Comment: Well, nothing like starting with an assumption, Jakob. They’re invariably wrong. And I can certainly speak to appearances being nothing like reality. For example, I used to work at one of the largest public universities in the United States. It’s “web site” looks like it must be hosted by some gargantuan CMS, just as Jakob might assume. However, in reality, this industrial scale of web site is actually thousands of web sites, hosted in dozens of different ways. So it is with many large enterprises.
JN: “All of this is really a matter of budgets relative to the expected profits from serving customers better by optimising the user interface to their specific circumstances. Small organisations can’t do so.”
Comment: Well, yes and no. There is a nugget of truth in Nielsen’s observation here, that smaller organizations aren’t necessarily going to pivot quickly and redesign for mobile. But again, this can be just as true for a large organization (commented about above) that is actually a federation of many, many small organizations each doing its own thing.
Moreover, there are degrees of optimization and, in fact, probably should be degrees of optimization. I argue in my second book that some mobile optimization is better than none at all. And when I say this, I don’t mean that an interim solution should ever be accompanied by a proud planting of a flag on the summit of Mt. Mobile. “We did it! Layout and navigation are now responsive!”
Well, great: maybe you start with optimizing layout and navigation in some responsive manner. It’s a fantastic start, but it’s just a start. Though most importantly, in response to Nielsen: small organizations can indeed progressively enhance for mobile. And they don’t need to get it perfect at first (in fact, getting it “perfect” in one pass is a myth anyway). And if that’s easier and faster then starting with an entirely new mobile first approach, that might be the best way to start. It’s better than not starting at all.

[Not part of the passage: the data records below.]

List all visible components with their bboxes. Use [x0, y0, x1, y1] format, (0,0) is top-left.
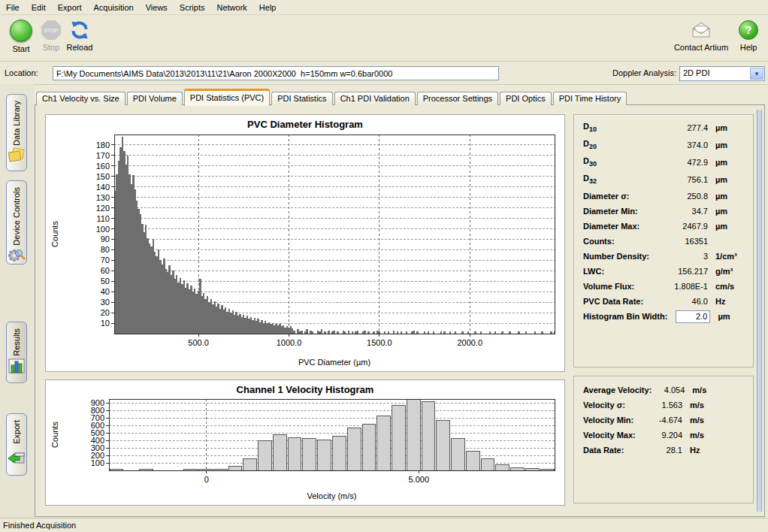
stat-value	[667, 309, 710, 324]
svg-text:60: 60	[101, 266, 110, 275]
help-button[interactable]: ? Help	[736, 20, 760, 52]
svg-text:PVC Diameter (µm): PVC Diameter (µm)	[298, 358, 370, 367]
svg-text:Velocity (m/s): Velocity (m/s)	[307, 491, 356, 500]
reload-button[interactable]: Reload	[63, 20, 96, 52]
stat-unit: Hz	[682, 443, 747, 458]
tab-processor-settings[interactable]: Processor Settings	[417, 92, 498, 105]
stat-label: Velocity Min:	[583, 413, 648, 428]
svg-text:500.0: 500.0	[188, 338, 209, 347]
tab-ch1-pdi-validation[interactable]: Ch1 PDI Validation	[334, 92, 416, 105]
tab-pdi-statistics-pvc[interactable]: PDI Statistics (PVC)	[184, 89, 270, 106]
tab-pdi-time-history[interactable]: PDI Time History	[553, 92, 627, 105]
aims-application-window: FileEditExportAcquisitionViewsScriptsNet…	[0, 0, 768, 532]
svg-text:180: 180	[96, 141, 110, 150]
menu-export[interactable]: Export	[52, 2, 88, 14]
menu-scripts[interactable]: Scripts	[174, 2, 211, 14]
velocity-histogram-chart: 10020030040050060070080090005.000Velocit…	[46, 397, 563, 503]
contact-artium-button[interactable]: Contact Artium	[672, 20, 730, 52]
stat-value: 277.4	[661, 119, 708, 137]
stat-row-velocity-min: Velocity Min:-4.674m/s	[583, 413, 747, 428]
svg-text:100: 100	[96, 225, 110, 234]
stat-label: LWC:	[583, 264, 661, 279]
svg-text:Counts: Counts	[50, 221, 59, 247]
svg-text:70: 70	[101, 255, 110, 264]
stat-label: Diameter Min:	[583, 204, 661, 219]
sidebar-item-device-controls[interactable]: Device Controls	[6, 180, 27, 264]
stat-unit: µm	[708, 119, 747, 137]
stat-unit: µm	[708, 219, 747, 234]
stat-value: 1.563	[648, 397, 682, 413]
stat-row-lwc: LWC:156.217g/m³	[583, 264, 747, 279]
location-input[interactable]	[53, 66, 499, 80]
stat-unit: cm/s	[708, 279, 747, 294]
menu-file[interactable]: File	[0, 2, 26, 14]
stat-row-data-rate: Data Rate:28.1Hz	[583, 443, 747, 458]
status-bar: Finished Acquisition	[0, 518, 768, 532]
panel-splitter[interactable]	[757, 110, 762, 512]
stat-value: 374.0	[661, 137, 708, 154]
velocity-statistics-panel: Average Velocity:4.054m/sVelocity σ:1.56…	[573, 376, 754, 503]
stat-value: 46.0	[661, 294, 708, 309]
svg-text:1000.0: 1000.0	[277, 338, 302, 347]
pvc-histogram-chart: 1020304050607080901001101201301401501601…	[46, 131, 563, 370]
svg-text:170: 170	[96, 151, 110, 160]
menu-help[interactable]: Help	[253, 2, 283, 14]
stat-unit: 1/cm³	[708, 249, 747, 264]
bar-chart-icon	[7, 356, 26, 377]
stat-value: 9.204	[648, 428, 682, 443]
stat-value: 16351	[661, 234, 708, 249]
stat-value: 156.217	[661, 264, 708, 279]
stat-row-d20: D20374.0µm	[583, 137, 747, 154]
stat-value: 4.054	[652, 382, 685, 397]
reload-button-label: Reload	[63, 43, 96, 52]
tab-pdi-statistics[interactable]: PDI Statistics	[271, 92, 332, 105]
chevron-down-icon[interactable]: ▼	[750, 68, 763, 80]
menu-views[interactable]: Views	[140, 2, 174, 14]
sidebar-item-data-library[interactable]: Data Library	[6, 94, 27, 171]
stop-button-label: Stop	[38, 43, 65, 52]
stat-row-d10: D10277.4µm	[583, 119, 747, 137]
stat-row-d30: D30472.9µm	[583, 154, 747, 171]
help-icon: ?	[739, 20, 758, 40]
location-bar: Location: Doppler Analysis: 2D PDI ▼	[0, 62, 768, 85]
menu-acquisition[interactable]: Acquisition	[88, 2, 140, 14]
pvc-diameter-histogram-panel: PVC Diameter Histogram 10203040506070809…	[45, 114, 565, 372]
stat-label: Diameter σ:	[583, 189, 661, 204]
svg-text:90: 90	[101, 234, 110, 243]
sidebar-item-label: Device Controls	[12, 187, 21, 246]
stat-value: 3	[661, 249, 708, 264]
histogram-bin-width-input[interactable]	[676, 310, 710, 323]
start-icon	[10, 20, 32, 42]
stat-value: 250.8	[661, 189, 708, 204]
stat-unit: µm	[710, 309, 747, 324]
stat-row-number-density: Number Density:31/cm³	[583, 249, 747, 264]
envelope-icon	[672, 20, 730, 41]
tab-pdi-optics[interactable]: PDI Optics	[500, 92, 552, 105]
svg-text:1500.0: 1500.0	[367, 338, 392, 347]
doppler-analysis-select[interactable]: 2D PDI ▼	[679, 66, 765, 81]
stat-value: 34.7	[661, 204, 708, 219]
stop-button[interactable]: STOP Stop	[38, 20, 65, 52]
stat-unit: m/s	[685, 382, 747, 397]
sidebar-item-export[interactable]: Export	[6, 413, 27, 476]
tab-pdi-volume[interactable]: PDI Volume	[127, 92, 183, 105]
svg-text:900: 900	[91, 398, 104, 407]
svg-text:2000.0: 2000.0	[457, 338, 482, 347]
status-text: Finished Acquisition	[3, 521, 76, 530]
menu-network[interactable]: Network	[210, 2, 252, 14]
tab-ch1-velocity-vs-size[interactable]: Ch1 Velocity vs. Size	[36, 92, 125, 105]
stat-unit: µm	[708, 171, 747, 189]
sidebar-item-label: Data Library	[12, 101, 21, 146]
svg-text:140: 140	[96, 183, 110, 192]
stat-unit: m/s	[682, 397, 747, 413]
folders-icon	[7, 146, 26, 167]
stat-row-diameter: Diameter σ:250.8µm	[583, 189, 747, 204]
menu-edit[interactable]: Edit	[26, 2, 52, 14]
stat-label: Data Rate:	[583, 443, 648, 458]
sidebar-item-label: Results	[12, 328, 21, 356]
start-button[interactable]: Start	[6, 20, 36, 53]
stat-value: 2467.9	[661, 219, 708, 234]
sidebar-item-results[interactable]: Results	[6, 322, 27, 383]
stat-unit: m/s	[682, 413, 747, 428]
svg-text:110: 110	[96, 214, 110, 223]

JN: “…To treat users well, you should optimise their ability to do tasks with the device at hand. If somebody only has a mobile phone, they are ill served by a design that’s awkward to use on mobiles.”
JN: “Studies show that content is harder to comprehend when viewed through a small viewport with less context than what’s visible on a bigger screen. Thus, we can enhance mobile users’ understanding of the information by writing shorter content that’s easier to understand. What matters is the amount of information in the user’s brain, not the word count on the screen. And people understand more with content that’s optimised for their device.”
Comment: Apparently Nielsen has never read a book on a smartphone. I go through one per week. I would argue that content is harder to comprehend if it’s garbage, badly written or edited, or simply not meeting my needs. Length alone is not a variable that determines whether content presentation is successful.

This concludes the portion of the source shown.